I feel like a ghost. I’m a 35-year-old woman, and I have nothing to show for it. My 20s and early 30s have been a twisting crisscross of moves all over the West Coast, a couple of brief stints abroad, multiple jobs in a mediocre role with no real upward track. I was also the poster child for serial monogamy. My most hopeful and longest lasting relationship (three and a half years, whoopee) ended two years ago. We moved to a new town (my fourth new city), created a home together, and then nose-dived into a traumatic breakup that launched me to my fifth and current city and who-knows-what-number job.

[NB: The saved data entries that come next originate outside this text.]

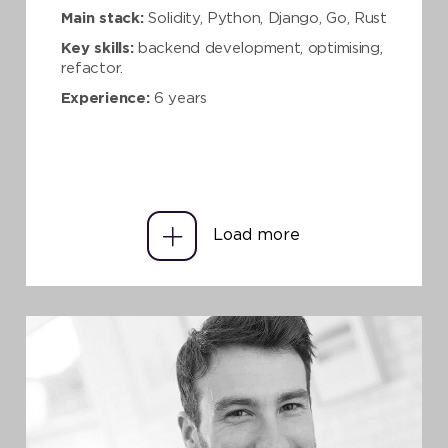
Main stack:
Solidity, Python, Django, Go, Rust
Key skills:
backend development, optimising,
refactor.
Experience:
6 years
Load more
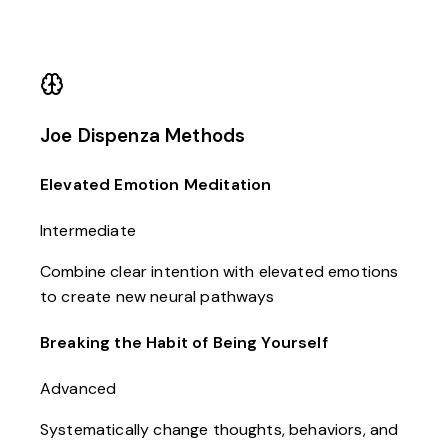
Joe Dispenza Methods
Elevated Emotion Meditation
Intermediate
Combine clear intention with elevated emotions
to create new neural pathways
Breaking the Habit of Being Yourself
Advanced
Systematically change thoughts, behaviors, and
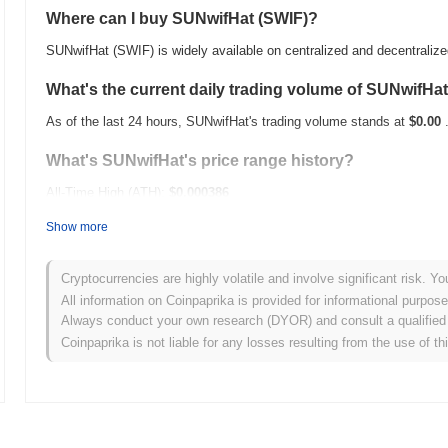
Where can I buy SUNwifHat (SWIF)?
SUNwifHat (SWIF) is widely available on centralized and decentraliz
What's the current daily trading volume of SUNwifHa
As of the last 24 hours, SUNwifHat's trading volume stands at
$0.00
What's SUNwifHat's price range history?
All-Time High (ATH):
$0.000386
All-Time Low (ATL):
$0.00
Show more
SUNwifHat is currently trading
~96.38%
below its ATH .
Cryptocurrencies are highly volatile and involve significant risk. Yo
How is SUNwifHat performing compared to the broad
All information on Coinpaprika is provided for informational purpos
Always conduct your own research (DYOR) and consult a qualified 
Over the past 7 days, SUNwifHat has gained
0.00%
, underperforming
Coinpaprika is not liable for any losses resulting from the use of th
indicates a temporary lag in SWIF's price action relative to the bro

Rash decisions, adventure, exploring…. and lots of debt:

For all these years of quick changes and rash decisions, which I once rationalized as adventurous, exploratory, and living an “original life,” I have nothing to show for it. I have no wealth, and I’m now saddled with enough debt from all of my moves, poor decisions, and lack of career drive that I may never be able to retire. I have no career milestones and don’t care for my line of work all that much anyway, but now it’s my lifeline, as I only have enough savings to buy a hotel room for two nights.

No STEM degree, which means she doesn’t like to study hard things that can be tested against the real world for correctness:

I used to consider myself creative — a good writer, poetic, passionate, curious. Now, after many years of demanding yet uninspiring jobs, multiple heartbreaks, move after move, financial woes, I’m quite frankly exhausted.

Surprised by aging and poor health:

Also, within the past year I’ve had a breast-cancer scare and required surgery on my uterus due to a fertility issue. On top of that, I’m 35 and every gyno and women’s-health website this side of the Mississippi is telling me my fertility is dropping faster than a piano falling out of the sky. Now I’m looking into freezing my eggs, adding to my never-ending financial burden, in hopes of possibly making something of this haunted house and having a family someday with a no-named man.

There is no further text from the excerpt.